TeX environment thoughts

Overleaf vs Local environment

Overleaf has been very convenient to collaborate with other people while writing/reviewing scientific papers. I write scientific papers in Latex, which means the source can be treated like code, and versioning be enabled. I like git and the superpowers that come with it. In an ideal setting, I’d have the full git repository with branches and versioning with my collaborators. But it’s almost unlikely that I find such people and unnecessary overhead is added to the process. Luckily OverLeaf offers a neat bridge with git enabled versioning, which solves a lot of my problems.

So my typical paper-writing workflow is:

  1. Start a project on OverLeaf,
  2. do a git-pull to the local machine
  3. Create a remote and push on a GitHub repository, because I like keeping reviews and comments as issues over there and track changes in source in the web UI.
  4. Add a Makefile so local builds are easy and possible.
  5. Use vim and evince to create an overleaf-y environment to edit locally.

Keeping a few copies also lets you continue work in the unlikely event of an overleaf outage, or internet outage - which can happen.

The Pros and Cons

OverLeaf doesn’t allow full history access unless you are a premium user. Premium however is rather expensive, when I’m already skilled to use the versioning tools for software to track history. Not much of a plus, but I commit my changes, so I usually know which changes came from who.

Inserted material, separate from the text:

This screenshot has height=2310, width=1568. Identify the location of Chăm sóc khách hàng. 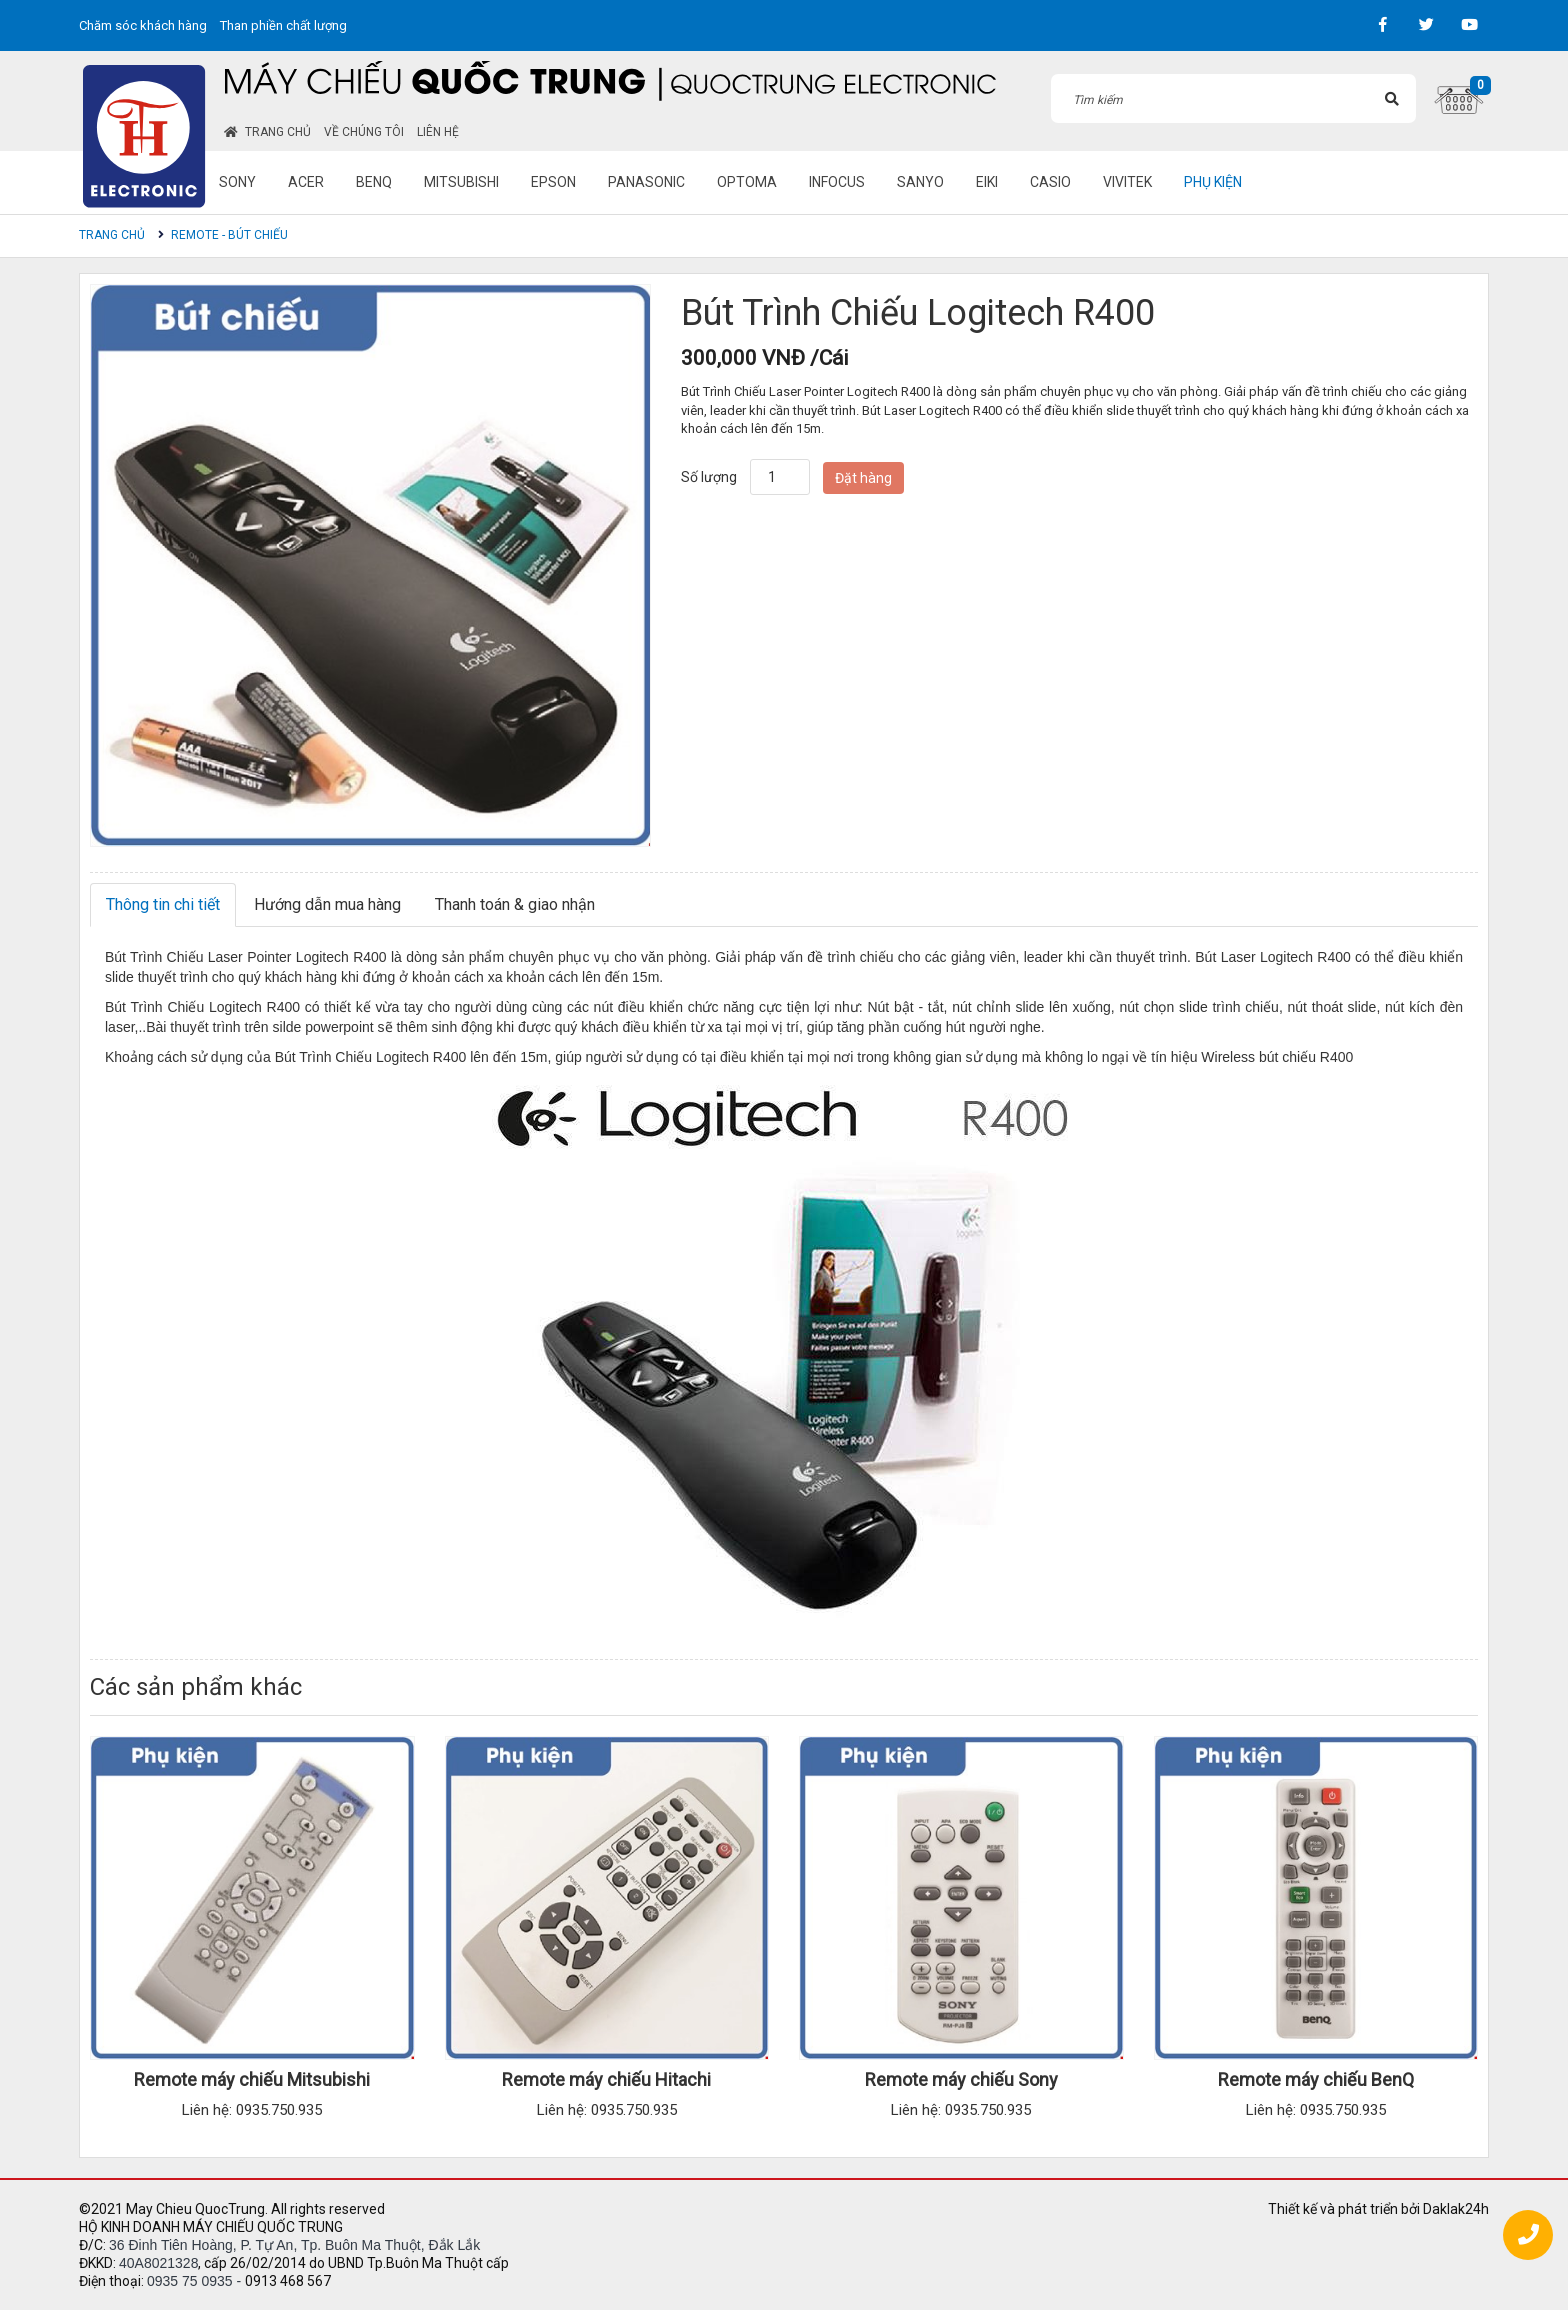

Sometimes people tend to mess-up documents and be clueless what went wrong (like an unbalanced paranthesis somewhere etc), then spend a fair amount of timing fixing this. It’s usually very easy to check the diffs instead, and overleaf’s UI and history access isn’t particularly the most useful when it comes to all these. It also helps me to quickly know what changes my advisors have made, so I don’t retouch them to go around in circles.

I have been asked by a few why I don’t use something GUI like TexMaker. Perhaps I’m just too attached to vim. There are certain use-cases in vim, especially while working with latex-source or navigating the text fast which simply is very straightforward in vim. Here are a bunch of those:

  1. jump-lists
  2. Tabular.vim
  3. Indentation of math, etc which is possible in vim.
  4. I can \include{...} files and use C-w-g-f (Control-window-go-to-file) to open the file quickly in a new tab.

Moving around files is especially useful, when the nature of your document is more book-like (a thesis, which I’m trying to wrap up soon) and the flat structure of the usual paper-template is not perhaps what you begin and proceed with.

Not having SyncTex is kind of a bummer, but not really a problem to me, as it has failed several times for me and is not something that I would like to get used to.

Windows adaptation

The above setting is very straightforward while in a Linux ecosystem. Previously I was a heavy user of Linux distributions (Ubuntu, ArchLinux), which made all the trickery convenient. But this year I decided to make my life simpler about the time I got a new laptop, a ThinkPad X1 Carbon (Generation 7). It came pre-loaded with Windows 10 and I had heard good reviews from Aditya about the Windows Subsystem for Linux (WSL). WSL2 gave me decent start on Windows (I’d totally recommend it, I’ve been trying advanced things with it and it works decent enough).

I don’t need to say much here, because once you have WSL2 it’s almost the same as how you would do this on Linux.

Adobe Reader opened the PDF to edit (not read-only), which made rebuilding the PDF throw errors. I solved the first issue by installing evince from here. Opens read-only and is good enough to work with. (Also, windows apps can be neatly launched from bash-shell inside WSL. I simply added a symlink to the .exe which lauches evince.

LatexMk

I discovered Latexmk (I know, bit late) and had to rework the usual Makefile to enable the same. Below is the Makefile using latexmk that I use.

I lifted somewhere from the internet, the author I can’t seem to track now. There is a modification to build to a directory, with JOBNAME.

To use evince as the default pdf viewing tool, you might possibly want to edit your ~/.latexmkrc with the following line:

$pdf_previewer = 'evince';

What to tinker with next?

WSL, particularly WSL2 is very exciting for me. I have been trying to play around with pidgin source code in my free time, hoping I can do some plugin hacking in the future. Building and modifying seems very convenient with the WSL system (unlike my past experiences with Git Bash / Cygwin / etc).

LaTeX builds I have been using XeLaTeX recently because I’ve had to work with Indian language scripts and the fonts, which are not natively supported by pdflatex. While trying to solve a certain problem, I have found hints that LuaLatex is perhaps a better choice in terms of build speed etc for diagrams. Maybe, when the need becomes critical or there is some free time.